O IVA é um imposto que incide apenas sobre o valor agregado em cada etapa da cadeia produtiva, ou seja, sobre a riqueza efetivamente criada em cada fase do processo — da produção até a venda final ao consumidor.

Na prática, funciona assim:

  • Cada empresa paga imposto apenas sobre a diferença entre o que comprou e o que vendeu;

  • O imposto pago nas etapas anteriores gera crédito, que é abatido do imposto devido na etapa seguinte;

  • O peso final do imposto recai sobre o consumidor, mas sem cobrança em cascata.

Esse modelo evita que um mesmo produto seja tributado várias vezes sobre o mesmo valor, algo recorrente no sistema atual.

Quais impostos serão substituídos

Com a reforma tributária, o IVA passa a substituir diversos tributos hoje existentes, criando um sistema mais uniforme.
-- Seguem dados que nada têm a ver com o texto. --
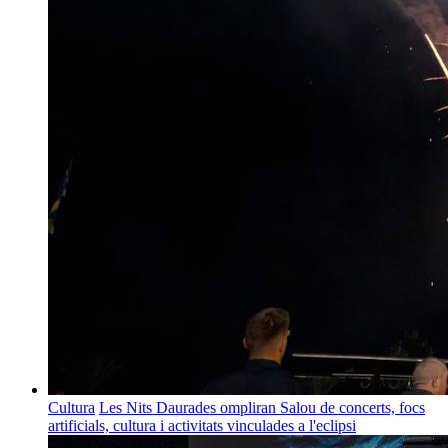
Cultura
Les Nits Daurades ompliran Salou de concerts, focs
artificials, cultura i activitats vinculades a l'eclipsi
O novo modelo será composto por dois pilares:

  • CBS (Contribuição sobre Bens e Serviços), de competência federal;

  • IBS (Imposto sobre Bens e Serviços), compartilhado entre estados e municípios.

Esses novos tributos substituem impostos como PIS, Cofins, ICMS e ISS, hoje cobrados com regras diferentes e, muitas vezes, conflitantes.

Quando o IVA começa a valer

A implantação do IVA não será imediata, ocorrendo de forma gradual e escalonada, justamente para permitir adaptação do poder público, das empresas e dos sistemas de fiscalização.

O cronograma funciona da seguinte forma:

  • 2026: início da fase de transição. O IVA começa a aparecer nas notas fiscais com alíquotas reduzidas ou simbólicas, funcionando como período de testes e ajustes operacionais.

  • 2027: passa a valer a cobrança efetiva da CBS, com a extinção formal do PIS e da Cofins.

  • De 2029 a 2032: ocorre a substituição progressiva do ICMS e do ISS pelo IBS, com redução gradual dos tributos antigos.

  • 2033: conclusão da transição, com o IVA plenamente implantado em todo o país e os impostos anteriores definitivamente extintos.

O que muda com a chegada do IVA

Entre as principais mudanças trazidas pelo novo modelo estão:

  • Fim da cumulatividade, eliminando a cobrança em cascata;

  • Simplificação das regras tributárias, com menos exceções e mais padronização;

  • Maior transparência, permitindo ao consumidor saber quanto paga de imposto;

  • Cobrança no destino, fazendo com que o imposto fique onde ocorre o consumo;

  • Redução da guerra fiscal entre estados e municípios.

Além disso, exportações tendem a ser desoneradas, aumentando a competitividade dos produtos brasileiros no mercado internacional.

Como o IVA será cobrado

A cobrança do IVA será:

  • Não cumulativa, com direito amplo a créditos;

  • Padronizada em âmbito nacional;

  • Altamente digitalizada, com uso intensivo de tecnologia e cruzamento eletrônico de dados.

O modelo busca reduzir fraudes, litígios e insegurança jurídica, tornando a arrecadação mais eficiente.

Uma transformação no sistema

O IVA representa uma das maiores transformações do sistema tributário brasileiro nas últimas décadas. Mais do que criar um novo imposto, a reforma propõe um novo modelo de arrecadação, mais simples, transparente e alinhado às práticas internacionais.

O sucesso dessa mudança, no entanto, dependerá de fiscalização eficiente, regras claras e acompanhamento constante da sociedade durante todo o período de transição.